== WHAT IS NEEDED ==
Make the copy match the entries below exactly, with no pictures carried over.
----------------------------------------
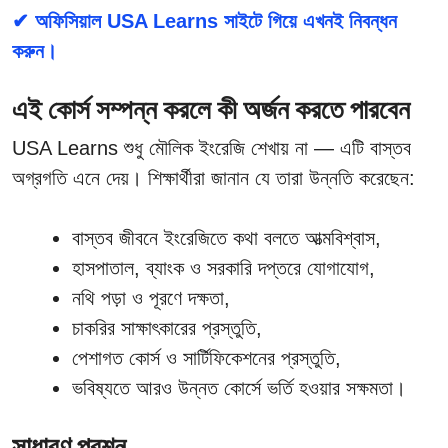
✔ অফিসিয়াল USA Learns সাইটে গিয়ে এখনই নিবন্ধন
করুন।
এই কোর্স সম্পন্ন করলে কী অর্জন করতে পারবেন
USA Learns শুধু মৌলিক ইংরেজি শেখায় না — এটি বাস্তব
অগ্রগতি এনে দেয়। শিক্ষার্থীরা জানান যে তারা উন্নতি করেছেন:
বাস্তব জীবনে ইংরেজিতে কথা বলতে আত্মবিশ্বাস,
হাসপাতাল, ব্যাংক ও সরকারি দপ্তরে যোগাযোগ,
নথি পড়া ও পূরণে দক্ষতা,
চাকরির সাক্ষাৎকারের প্রস্তুতি,
পেশাগত কোর্স ও সার্টিফিকেশনের প্রস্তুতি,
ভবিষ্যতে আরও উন্নত কোর্সে ভর্তি হওয়ার সক্ষমতা।
সাধারণ প্রশ্ন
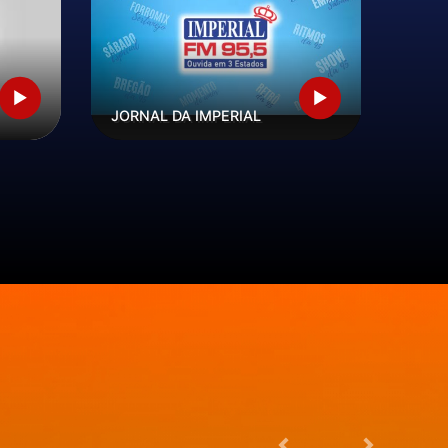
JORNAL DA IMPERIAL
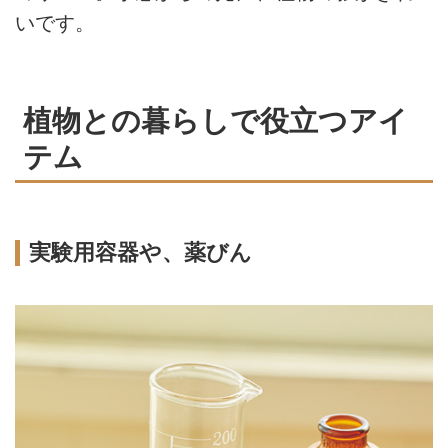
いです。
植物との暮らしで役立つアイ
テム
実験用容器や、薬びん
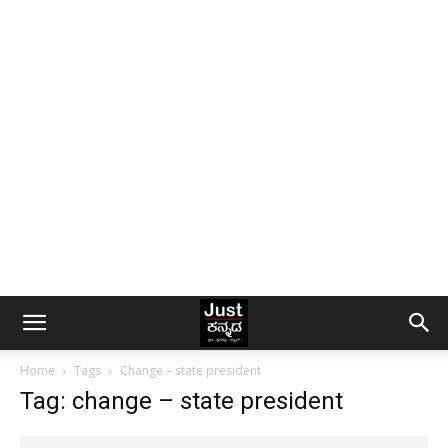
Home
Tags
Change – state president
Tag: change – state president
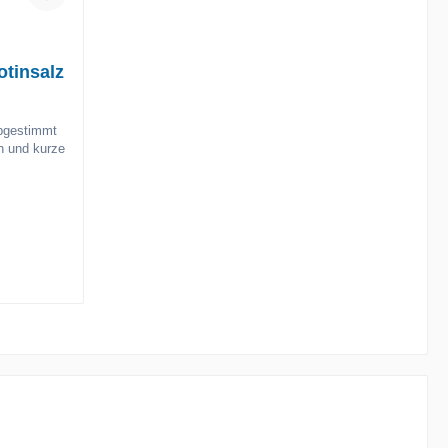
otinsalz
abgestimmt
n und kurze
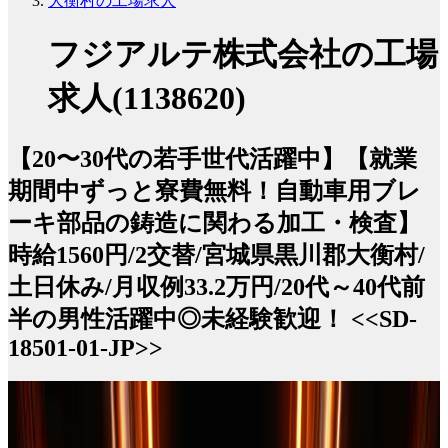
大衡村の工場求人
フジアルテ株式会社の工場
求人(1138620)
【20〜30代の若手世代活躍中】【就業
期間中ずっと寮費無料！自動車用ブレ
ーキ部品の鋳造に関わる加工・検査】
時給1560円/2交替/宮城県黒川郡大衡村/
土日休み/月収例33.2万円/20代～40代前
半の男性活躍中◎未経験歓迎！ <<SD-
18501-01-JP>>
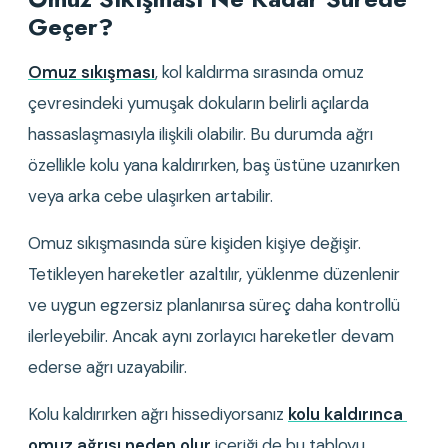
Geçer?
Omuz sıkışması
, kol kaldırma sırasında omuz 
çevresindeki yumuşak dokuların belirli açılarda 
hassaslaşmasıyla ilişkili olabilir. Bu durumda ağrı 
özellikle kolu yana kaldırırken, baş üstüne uzanırken 
veya arka cebe ulaşırken artabilir.
Omuz sıkışmasında süre kişiden kişiye değişir. 
Tetikleyen hareketler azaltılır, yüklenme düzenlenir 
ve uygun egzersiz planlanırsa süreç daha kontrollü 
ilerleyebilir. Ancak aynı zorlayıcı hareketler devam 
ederse ağrı uzayabilir.
Kolu kaldırırken ağrı hissediyorsanız 
kolu kaldırınca 
omuz ağrısı neden olur
 içeriği de bu tabloyu 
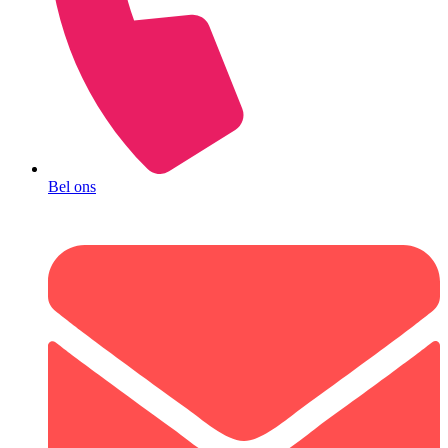
Bel ons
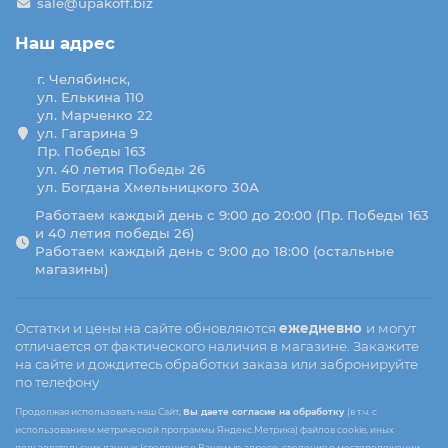
sale@upakoff.biz
Наш адрес
г. Челябинск,
ул. Елькина 110
ул. Марченко 22
ул. Гагарина 9
Пр. Победы 163
ул. 40 летия Победы 26
ул. Богдана Хмельницкого 30А
Работаем каждый день с 9:00 до 20:00 (Пр. Победы 163
и 40 летия победы 26)
Работаем каждый день с 9:00 до 18:00 (остальные
магазины)
Остатки и цены на сайте обновляются
ежедневно
и могут
отличается от фактического наличия в магазине. Закажите
на сайте и дождитесь обработки заказа или забронируйте
по телефону
Продолжая использовать наш Сайт,
Вы даете согласие на обработку
(в т.ч. с
использованием метрической программы Яндекс.Метрика) файлов cookie, иных
пользовательских данных (сведения о Вашем ip-адресе, сведения о местоположении,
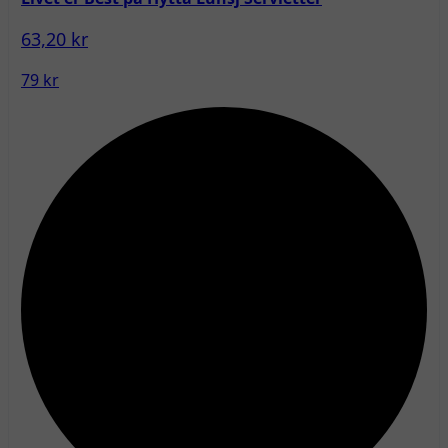
63,20 kr
79 kr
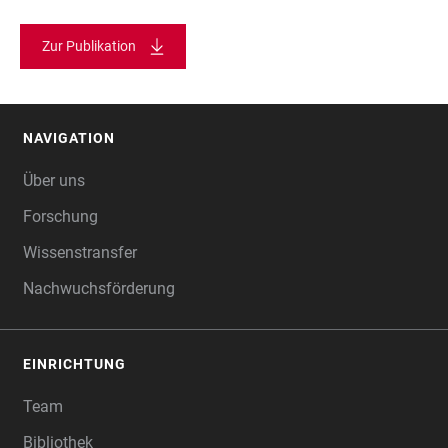
Zur Publikation
NAVIGATION
FOOTER
Über uns
Forschung
Wissenstransfer
Nachwuchsförderung
EINRICHTUNG
Team
Bibliothek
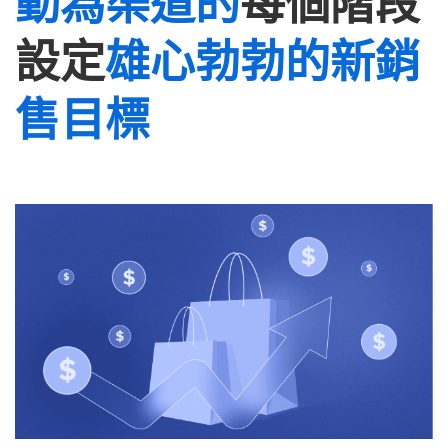
動為渠道的
每個階段
設定
雄心勃勃的新銷
售目標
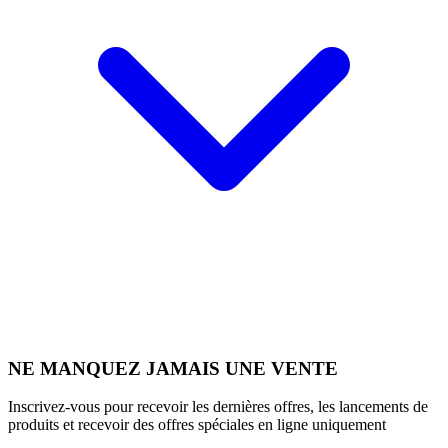
NE MANQUEZ JAMAIS UNE VENTE
Inscrivez-vous pour recevoir les dernières offres, les lancements de
produits et recevoir des offres spéciales en ligne uniquement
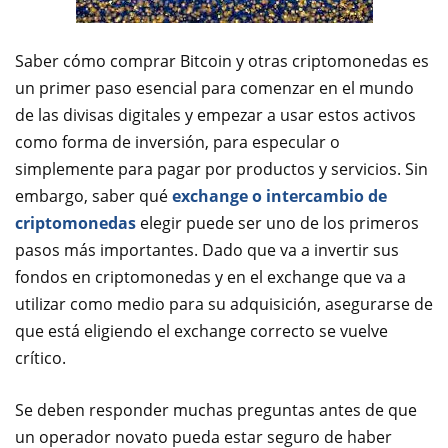
Saber cómo comprar Bitcoin y otras criptomonedas es
un primer paso esencial para comenzar en el mundo
de las divisas digitales y empezar a usar estos activos
como forma de inversión, para especular o
simplemente para pagar por productos y servicios. Sin
embargo, saber qué
exchange o intercambio de
criptomonedas
elegir puede ser uno de los primeros
pasos más importantes. Dado que va a invertir sus
fondos en criptomonedas y en el exchange que va a
utilizar como medio para su adquisición, asegurarse de
que está eligiendo el exchange correcto se vuelve
crítico.
Se deben responder muchas preguntas antes de que
un operador novato pueda estar seguro de haber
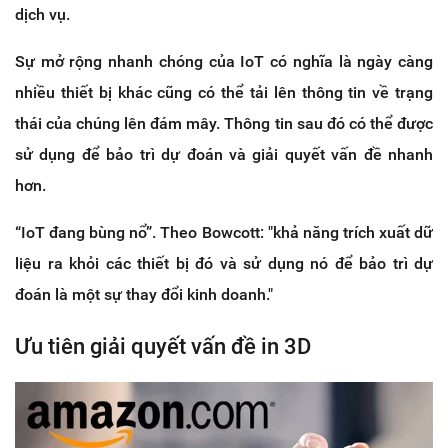
dịch vụ.
Sự mở rộng nhanh chóng của IoT có nghĩa là ngày càng
nhiều thiết bị khác cũng có thể tải lên thông tin về trạng
thái của chúng lên đám mây. Thông tin sau đó có thể được
sử dụng để bảo trì dự đoán và giải quyết vấn đề nhanh
hơn.
“IoT đang bùng nổ”. Theo Bowcott: "khả năng trích xuất dữ
liệu ra khỏi các thiết bị đó và sử dụng nó để bảo trì dự
đoán là một sự thay đổi kinh doanh."
Ưu tiên giải quyết vấn đề in 3D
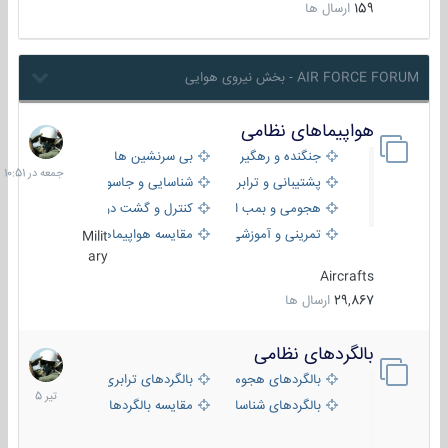
159
ارسال ها
AIR FORCE FORUM - بخش نیروی هوایی
هواپیماهای نظامی
جمعه
در
جنگنده و رهگیر
بی سرنشین ها
10:51
پشتیبانی و ترابری
شناسایی و جاسوسی
هجومی و بمب افکن
کنترل و گشت دریایی
تمرینی و آموزشی
مقایسه هواپیماها
Milit
ary
Aircrafts
29,867
ارسال ها
بالگردهای نظامی
22
تیر
بالگردهای هجومی
بالگردهای ترابری
1405
بالگردهای شناسایی
مقایسه بالگردها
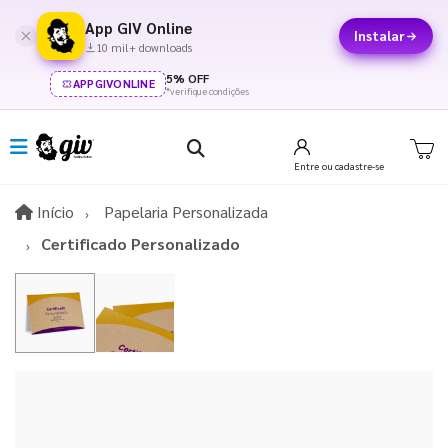
App GIV Online
Instalar
10 mil+ downloads
5% OFF
APPGIVONLINE
*verifique condições
Entre
ou cadastre-se
Início
Início
Papelaria Personalizada
Certificado Personalizado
----------------------------------------
== RESPONSE TO THIS TASK ==
✔ অফিসিয়াল USA Learns সাইটে গিয়ে এখনই নিবন্ধন
করুন।
এই কোর্স সম্পন্ন করলে কী অর্জন করতে পারবেন
USA Learns শুধু মৌলিক ইংরেজি শেখায় না — এটি বাস্তব
অগ্রগতি এনে দেয়। শিক্ষার্থীরা জানান যে তারা উন্নতি করেছেন:
বাস্তব জীবনে ইংরেজিতে কথা বলতে আত্মবিশ্বাস,
হাসপাতাল, ব্যাংক ও সরকারি দপ্তরে যোগাযোগ,
নথি পড়া ও পূরণে দক্ষতা,
চাকরির সাক্ষাৎকারের প্রস্তুতি,
পেশাগত কোর্স ও সার্টিফিকেশনের প্রস্তুতি,
ভবিষ্যতে আরও উন্নত কোর্সে ভর্তি হওয়ার সক্ষমতা।
সাধারণ প্রশ্ন
JORNAL DA IMPERIAL
いです。
植物との暮らしで役立つアイ
テム
実験用容器や、薬びん
Home
Tags
Change – state president
Tag: change – state president
otinsalz
abgestimmt
n und kurze
大衡村の工場求人
フジアルテ株式会社の工場
求人(1138620)
【20〜30代の若手世代活躍中】【就業
期間中ずっと寮費無料！自動車用ブレ
ーキ部品の鋳造に関わる加工・検査】
時給1560円/2交替/宮城県黒川郡大衡村/
土日休み/月収例33.2万円/20代～40代前
半の男性活躍中◎未経験歓迎！ <<SD-
18501-01-JP>>
Geçer?
Omuz sıkışması
, kol kaldırma sırasında omuz 
çevresindeki yumuşak dokuların belirli açılarda 
hassaslaşmasıyla ilişkili olabilir. Bu durumda ağrı 
özellikle kolu yana kaldırırken, baş üstüne uzanırken 
veya arka cebe ulaşırken artabilir.
Omuz sıkışmasında süre kişiden kişiye değişir. 
Tetikleyen hareketler azaltılır, yüklenme düzenlenir 
ve uygun egzersiz planlanırsa süreç daha kontrollü 
ilerleyebilir. Ancak aynı zorlayıcı hareketler devam 
ederse ağrı uzayabilir.
Kolu kaldırırken ağrı hissediyorsanız 
kolu kaldırınca 
omuz ağrısı neden olur
 içeriği de bu tabloyu 
Bel ons
sale@upakoff.biz
Наш адрес
г. Челябинск,
ул. Елькина 110
ул. Марченко 22
ул. Гагарина 9
Пр. Победы 163
ул. 40 летия Победы 26
ул. Богдана Хмельницкого 30А
Работаем каждый день с 9:00 до 20:00 (Пр. Победы 163
и 40 летия победы 26)
Работаем каждый день с 9:00 до 18:00 (остальные
магазины)
Остатки и цены на сайте обновляются
ежедневно
и могут
отличается от фактического наличия в магазине. Закажите
на сайте и дождитесь обработки заказа или забронируйте
по телефону
Продолжая использовать наш Сайт,
Вы даете согласие на обработку
(в т.ч. с
использованием метрической программы Яндекс.Метрика) файлов cookie, иных
пользовательских данных (сведения о Вашем ip-адресе, сведения о местоположении,
63,20 kr
79 kr
Zur Publikation
NAVIGATION
FOOTER
Über uns
Forschung
Wissenstransfer
Nachwuchsförderung
EINRICHTUNG
Team
Bibliothek
動為渠道的
每個階段
設定
雄心勃勃的新銷
售目標
NE MANQUEZ JAMAIS UNE VENTE
Inscrivez-vous pour recevoir les dernières offres, les lancements de
produits et recevoir des offres spéciales en ligne uniquement
Saber cómo comprar Bitcoin y otras criptomonedas es
un primer paso esencial para comenzar en el mundo
de las divisas digitales y empezar a usar estos activos
como forma de inversión, para especular o
simplemente para pagar por productos y servicios. Sin
embargo, saber qué
exchange o intercambio de
criptomonedas
elegir puede ser uno de los primeros
pasos más importantes. Dado que va a invertir sus
fondos en criptomonedas y en el exchange que va a
utilizar como medio para su adquisición, asegurarse de
que está eligiendo el exchange correcto se vuelve
crítico.
Se deben responder muchas preguntas antes de que
un operador novato pueda estar seguro de haber
dịch vụ.
Sự mở rộng nhanh chóng của IoT có nghĩa là ngày càng
nhiều thiết bị khác cũng có thể tải lên thông tin về trạng
thái của chúng lên đám mây. Thông tin sau đó có thể được
sử dụng để bảo trì dự đoán và giải quyết vấn đề nhanh
hơn.
“IoT đang bùng nổ”. Theo Bowcott: "khả năng trích xuất dữ
liệu ra khỏi các thiết bị đó và sử dụng nó để bảo trì dự
đoán là một sự thay đổi kinh doanh."
Ưu tiên giải quyết vấn đề in 3D
159
ارسال ها
AIR FORCE FORUM - بخش نیروی هوایی
هواپیماهای نظامی
جمعه
در
جنگنده و رهگیر
بی سرنشین ها
10:51
پشتیبانی و ترابری
شناسایی و جاسوسی
هجومی و بمب افکن
کنترل و گشت دریایی
تمرینی و آموزشی
مقایسه هواپیماها
Milit
ary
Aircrafts
29,867
ارسال ها
بالگردهای نظامی
22
تیر
بالگردهای هجومی
بالگردهای ترابری
1405
بالگردهای شناسایی
مقایسه بالگردها
App GIV Online
Instalar
10 mil+ downloads
5% OFF
APPGIVONLINE
*verifique condições
Entre
ou cadastre-se
Início
Início
Papelaria Personalizada
Certificado Personalizado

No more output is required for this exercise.